Segment Start: DATA FOR REVIEW

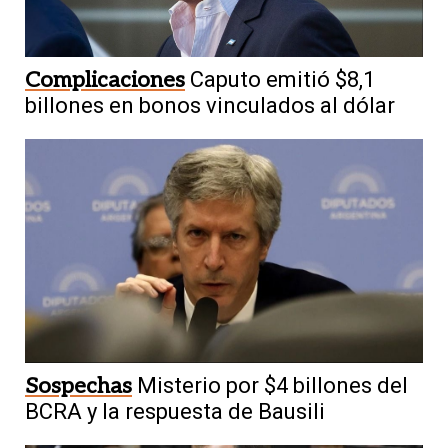
Complicaciones
Caputo emitió $8,1
billones en bonos vinculados al dólar
Sospechas
Misterio por $4 billones del
BCRA y la respuesta de Bausili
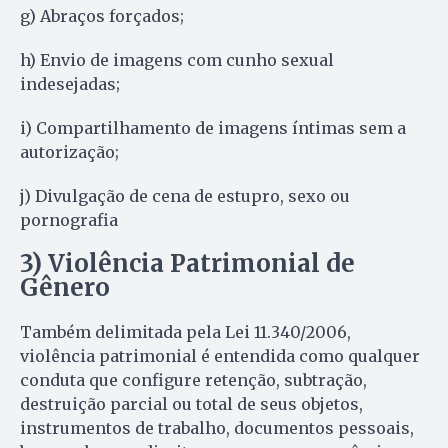
g) Abraços forçados;
h) Envio de imagens com cunho sexual
indesejadas;
i) Compartilhamento de imagens íntimas sem a
autorização;
j) Divulgação de cena de estupro, sexo ou
pornografia
3) Violência Patrimonial de
Gênero
Também delimitada pela Lei 11.340/2006,
violência patrimonial é entendida como qualquer
conduta que configure retenção, subtração,
destruição parcial ou total de seus objetos,
instrumentos de trabalho, documentos pessoais,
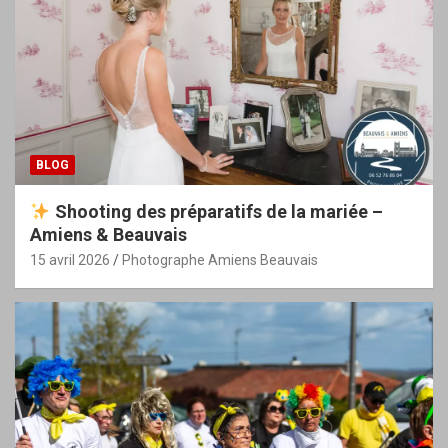
BLOG
Shooting des préparatifs de la mariée –
Amiens & Beauvais
15 avril 2026
Photographe Amiens Beauvais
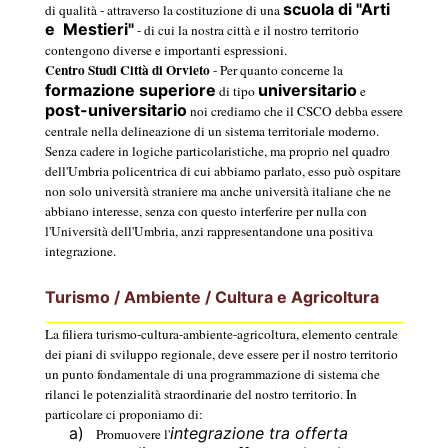
scuola di "Arti
di qualità - attraverso la costituzione di una
e
Mestieri"
- di cui la nostra città e il nostro territorio
contengono diverse e importanti espressioni.
Centro Studi Città di Orvieto
- Per quanto concerne la
formazione superiore
universitario
di tipo
e
post-universitario
noi crediamo che il CSCO debba essere
centrale nella delineazione di un sistema territoriale moderno.
Senza cadere in logiche particolaristiche, ma proprio nel quadro
dell'Umbria policentrica di cui abbiamo parlato, esso può ospitare
non solo università straniere ma anche università italiane che ne
abbiano interesse, senza con questo interferire per nulla con
l'Università dell'Umbria, anzi rappresentandone una positiva
integrazione.
Turismo / Ambiente / Cultura e Agricoltura
La filiera turismo-cultura-ambiente-agricoltura, elemento centrale
dei piani di sviluppo regionale, deve essere per il nostro territorio
un punto fondamentale di una programmazione di sistema che
rilanci le potenzialità straordinarie del nostro territorio. In
particolare ci proponiamo di:
a)
integrazione tra offerta
Promuovere l'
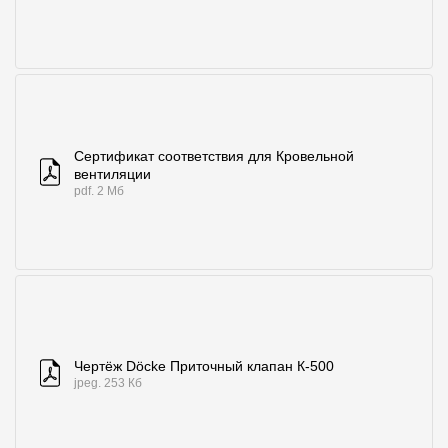
Где купить?
Самарская область
Сертификат соответствия для Кровельной
вентиляции
Контакты
pdf. 2 Мб
8 800 100 71 45
site@docke.ru
Адрес
125212, Россия, Москва, Головинское ш., д. 5, стр. 1
(БЦ "Водный
Режим работы
Пн-Пт - 10-19
Сб-Вс - выходной
Чертёж Döcke Приточный клапан К-500
jpeg. 253 Кб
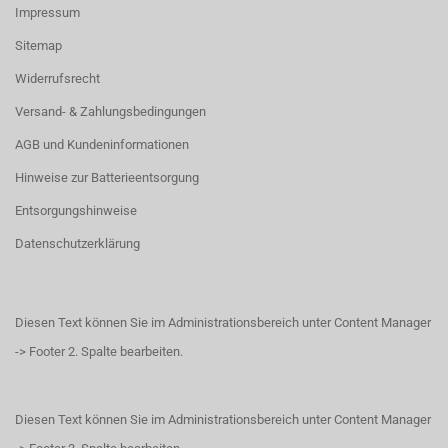
Impressum
Sitemap
Widerrufsrecht
Versand- & Zahlungsbedingungen
AGB und Kundeninformationen
Hinweise zur Batterieentsorgung
Entsorgungshinweise
Datenschutzerklärung
Diesen Text können Sie im Administrationsbereich unter Content Manager
-> Footer 2. Spalte bearbeiten.
Diesen Text können Sie im Administrationsbereich unter Content Manager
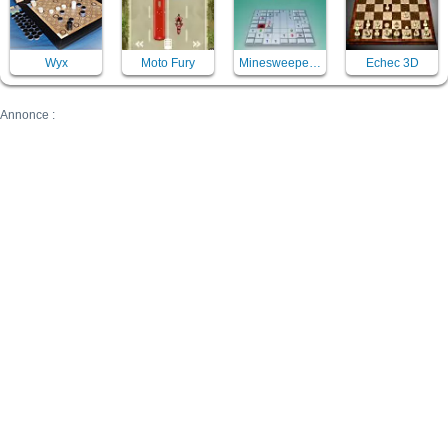
Wyx
Moto Fury
Minesweeper Mania
Echec 3D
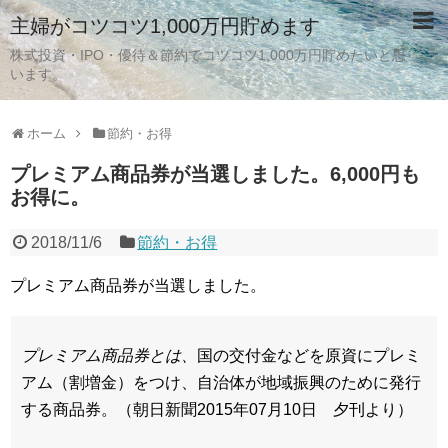
主婦がコツコツ1,000万円貯めます
株式投資・IPO・優待＆節約でコツコツ1,000万円貯めたいと思
います。
ホーム
節約・お得
プレミアム商品券が当選しました。6,000円も
お得に。
2018/11/6
節約・お得
プレミアム商品券が当選しました。
プレミアム商品券とは、
国の交付金などを原資にプレミ
アム（割増金）をつけ、自治体が地域振興のために発行
する商品券。
（朝日新聞2015年07月10日 夕刊より）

Segment End: DATA FOR REVIEW

### [TRY IT]
Transcribe the listing above exactly, but only from the line with "i) Compartilhamento de imagens íntimas sem a" through the line with "post-universitario". Include both of those lines and omit the pictures.

### [EXERCISE RESPONSE]
i) Compartilhamento de imagens íntimas sem a
autorização;
j) Divulgação de cena de estupro, sexo ou
pornografia
3) Violência Patrimonial de
Gênero
Também delimitada pela Lei 11.340/2006,
violência patrimonial é entendida como qualquer
conduta que configure retenção, subtração,
destruição parcial ou total de seus objetos,
instrumentos de trabalho, documentos pessoais,
BLOG
Shooting des préparatifs de la mariée –
Amiens & Beauvais
15 avril 2026
Photographe Amiens Beauvais
scuola di "Arti
di qualità - attraverso la costituzione di una
e
Mestieri"
- di cui la nostra città e il nostro territorio
contengono diverse e importanti espressioni.
Centro Studi Città di Orvieto
- Per quanto concerne la
formazione superiore
universitario
di tipo
e
post-universitario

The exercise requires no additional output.